The ground suddenly trembled, and dozens of searchlights pierced through the mist. Leon looked up to see the armed helicopters of the Mirror Merchant Guild hovering low in the air, their photon resonators hanging from the undersides like giant beehives, humming ominously. This was the signature equipment of the "Scavenger" unit, capable of crystallizing an entire city block into a glass cemetery in just three seconds.
"Customers ordering custom prisms," Alicia pulled him into the abandoned sewer, "but they don't want antiques. They want the death memory of Colvin inside your head."
They ran through tunnels covered in glowing moss, while the tracking devices dropped by the helicopters exploded behind them into sheets of ice crystals. Leon noticed Alicia's combat style was unusually strange: she never hesitated at crossroads, as if she could foresee the terrain beyond every corner. When a tracking dart shot toward them, her phoenix tattoo on the back of her neck would glow with a rainbow light, and her body would perform spins that defied the laws of physics.
"What exactly are you…?"
"Product code E-739, seventh-generation genetic edit subject of the Mirror Merchant Guild," Alicia kicked open a rusted iron door, "a defective product with 48 hours of precognition ability. Market value is equivalent to half the floating city—if you survive until tomorrow, you might even catch my auction live stream."
A sudden burst of intense light blinded Leon. They had barged into a spherical space made of liquid photons, and the walls were flowing with rainbow-colored streams of data. This was a quantum beacon station built by the first council, one that should have been destroyed long before the floating city ascended.

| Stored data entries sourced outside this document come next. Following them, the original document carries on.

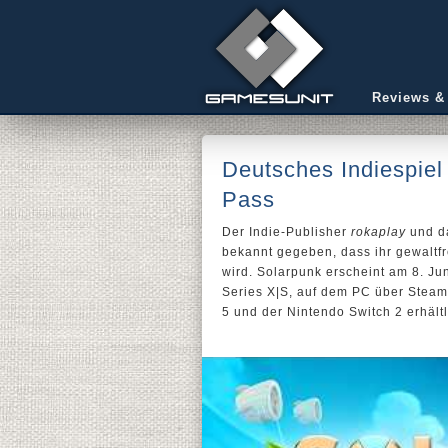
Reviews &
Deutsches Indiespie
Pass
Der Indie-Publisher
rokaplay
und d
bekannt gegeben, dass ihr gewaltfr
wird. Solarpunk erscheint am 8. Ju
Series X|S, auf dem PC über Steam
5 und der Nintendo Switch 2 erhältl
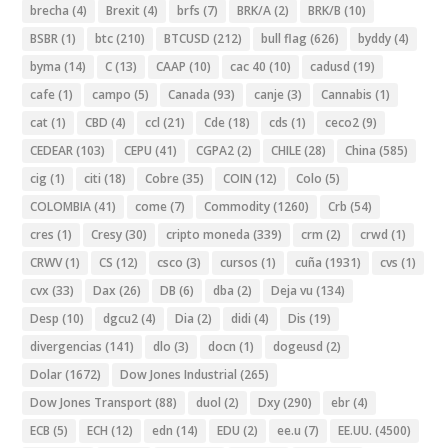
brecha
(4)
Brexit
(4)
brfs
(7)
BRK/A
(2)
BRK/B
(10)
BSBR
(1)
btc
(210)
BTCUSD
(212)
bull flag
(626)
byddy
(4)
byma
(14)
C
(13)
CAAP
(10)
cac 40
(10)
cadusd
(19)
cafe
(1)
campo
(5)
Canada
(93)
canje
(3)
Cannabis
(1)
cat
(1)
CBD
(4)
ccl
(21)
Cde
(18)
cds
(1)
ceco2
(9)
CEDEAR
(103)
CEPU
(41)
CGPA2
(2)
CHILE
(28)
China
(585)
cig
(1)
citi
(18)
Cobre
(35)
COIN
(12)
Colo
(5)
COLOMBIA
(41)
come
(7)
Commodity
(1260)
Crb
(54)
cres
(1)
Cresy
(30)
cripto moneda
(339)
crm
(2)
crwd
(1)
CRWV
(1)
CS
(12)
csco
(3)
cursos
(1)
cuña
(1931)
cvs
(1)
cvx
(33)
Dax
(26)
DB
(6)
dba
(2)
Deja vu
(134)
Desp
(10)
dgcu2
(4)
Dia
(2)
didi
(4)
Dis
(19)
divergencias
(141)
dlo
(3)
docn
(1)
dogeusd
(2)
Dolar
(1672)
Dow Jones Industrial
(265)
Dow Jones Transport
(88)
duol
(2)
Dxy
(290)
ebr
(4)
ECB
(5)
ECH
(12)
edn
(14)
EDU
(2)
ee.u
(7)
EE.UU.
(4500)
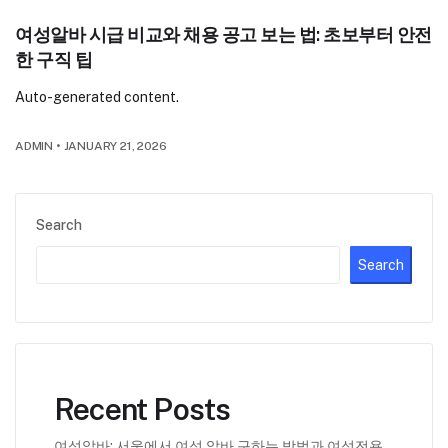
여성알바 시급 비교와 채용 공고 보는 법: 초보부터 안전
한 구직 팁
Auto-generated content.
ADMIN
•
JANUARY 21, 2026
Search
Search
Recent Posts
여성알바: 서울에서 여성 알바 구하는 방법과 여성전용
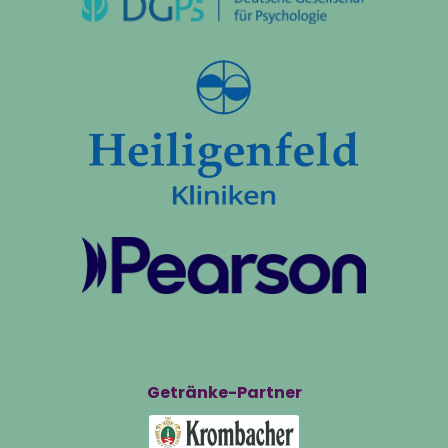
Getränke-Partner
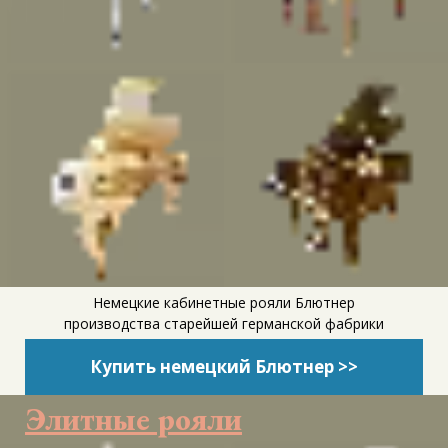
Немецкие кабинетные рояли Блютнер
производства старейшей германской фабрики
Купить немецкий Блютнер >>
Элитные рояли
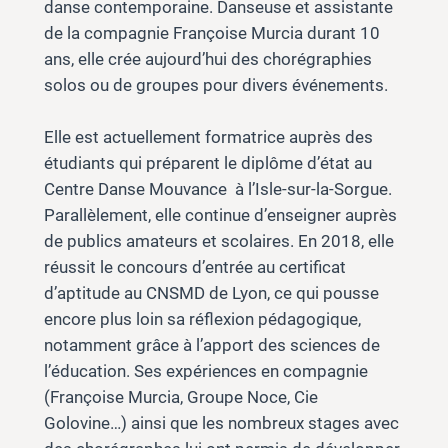
danse contemporaine. Danseuse et assistante
de la compagnie Françoise Murcia durant 10
ans, elle crée aujourd’hui des chorégraphies
solos ou de groupes pour divers événements.
Elle est actuellement formatrice auprès des
étudiants qui préparent le diplôme d’état au
Centre Danse Mouvance à l’Isle-sur-la-Sorgue.
Parallèlement, elle continue d’enseigner auprès
de publics amateurs et scolaires. En 2018, elle
réussit le concours d’entrée au certificat
d’aptitude au CNSMD de Lyon, ce qui pousse
encore plus loin sa réflexion pédagogique,
notamment grâce à l’apport des sciences de
l’éducation. Ses expériences en compagnie
(Françoise Murcia, Groupe Noce, Cie
Golovine…) ainsi que les nombreux stages avec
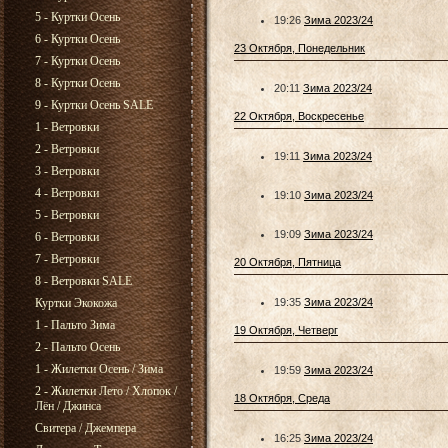
5 - Куртки Осень
19:26
Зима 2023/24
6 - Куртки Осень
23 Октября, Понедельник
7 - Куртки Осень
8 - Куртки Осень
20:11
Зима 2023/24
9 - Куртки Осень SALE
22 Октября, Воскресенье
1 - Ветровки
2 - Ветровки
19:11
Зима 2023/24
3 - Ветровки
4 - Ветровки
19:10
Зима 2023/24
5 - Ветровки
19:09
Зима 2023/24
6 - Ветровки
7 - Ветровки
20 Октября, Пятница
8 - Ветровки SALE
Куртки Экокожа
19:35
Зима 2023/24
1 - Пальто Зима
19 Октября, Четверг
2 - Пальто Осень
1 - Жилетки Осень / Зима
19:59
Зима 2023/24
2 - Жилетки Лето / Хлопок /
18 Октября, Среда
Лён / Джинса
Свитера / Джемпера
16:25
Зима 2023/24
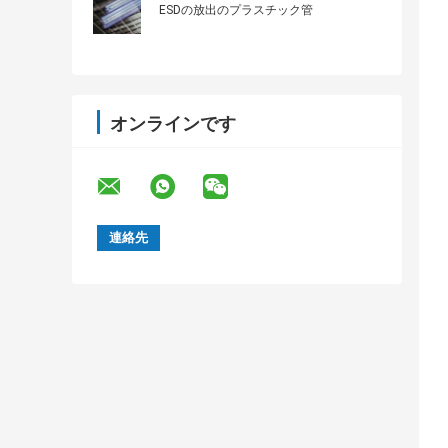
ESDの放出のプラスチック管
オンラインです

Alicia's fingers danced on the light screen, waking up a dusty hologram: "This is the truth you wanted."
Leon saw Colvin, forty years ago, standing before a control panel, recording logs. The young chief scientist's eyes burned with a disturbing zeal: "The greatest breakthrough in the memory glass project is that we've discovered the essence of the human soul is a photon helix..."

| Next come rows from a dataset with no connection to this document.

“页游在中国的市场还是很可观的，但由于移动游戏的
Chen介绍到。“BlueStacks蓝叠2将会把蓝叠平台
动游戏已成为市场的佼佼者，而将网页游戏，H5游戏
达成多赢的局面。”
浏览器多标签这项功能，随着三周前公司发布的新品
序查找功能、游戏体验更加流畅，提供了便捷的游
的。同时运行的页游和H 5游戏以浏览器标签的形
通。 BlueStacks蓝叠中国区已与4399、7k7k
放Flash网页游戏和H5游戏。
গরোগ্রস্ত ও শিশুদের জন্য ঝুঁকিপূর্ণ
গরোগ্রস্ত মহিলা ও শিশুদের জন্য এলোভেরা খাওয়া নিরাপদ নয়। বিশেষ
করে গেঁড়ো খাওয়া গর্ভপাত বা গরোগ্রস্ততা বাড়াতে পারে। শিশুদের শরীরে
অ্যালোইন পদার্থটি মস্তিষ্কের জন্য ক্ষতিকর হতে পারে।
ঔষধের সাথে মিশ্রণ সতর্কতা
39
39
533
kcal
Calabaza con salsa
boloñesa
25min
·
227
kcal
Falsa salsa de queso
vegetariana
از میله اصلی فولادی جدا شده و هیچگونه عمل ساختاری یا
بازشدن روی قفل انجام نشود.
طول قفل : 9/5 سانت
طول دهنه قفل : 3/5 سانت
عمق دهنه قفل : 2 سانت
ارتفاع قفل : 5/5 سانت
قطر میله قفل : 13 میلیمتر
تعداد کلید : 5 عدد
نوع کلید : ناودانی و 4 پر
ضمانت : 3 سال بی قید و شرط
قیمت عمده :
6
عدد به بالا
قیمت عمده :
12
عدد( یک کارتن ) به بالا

Suddenly, all the projections began to distort. The data streams converged into images of their escape, down to every wound's exact location. When Leon reached out to touch them, the light screen suddenly collapsed into an equation:
Ψ = Σαe^(-βE)
"This is the Boltzmann brain equation," Alicia's voice trembled, "It explains why you can trigger Aurora-class memory retrospection—your consciousness is resonating with the photon network of all of Selena at the quantum level."
The equation suddenly began to bleed. Scarlet liquid oozed from the hologram, swirling across the glass floor to form a warning:
They are watching.
The roar of helicopter engines pierced through the dome at that moment, and twelve purple tractor beams locked onto their limbs. Alicia's phoenix tattoo erupted in blinding white light, and she tore off her hunting gear, exposing her back—where seven quantum cores were embedded, overloading.
"Hold on to me!" She grabbed Leon and crashed toward the flowing wall. The instant their bodies merged into the liquid photons, Leon heard the sound of glass shattering from her heart.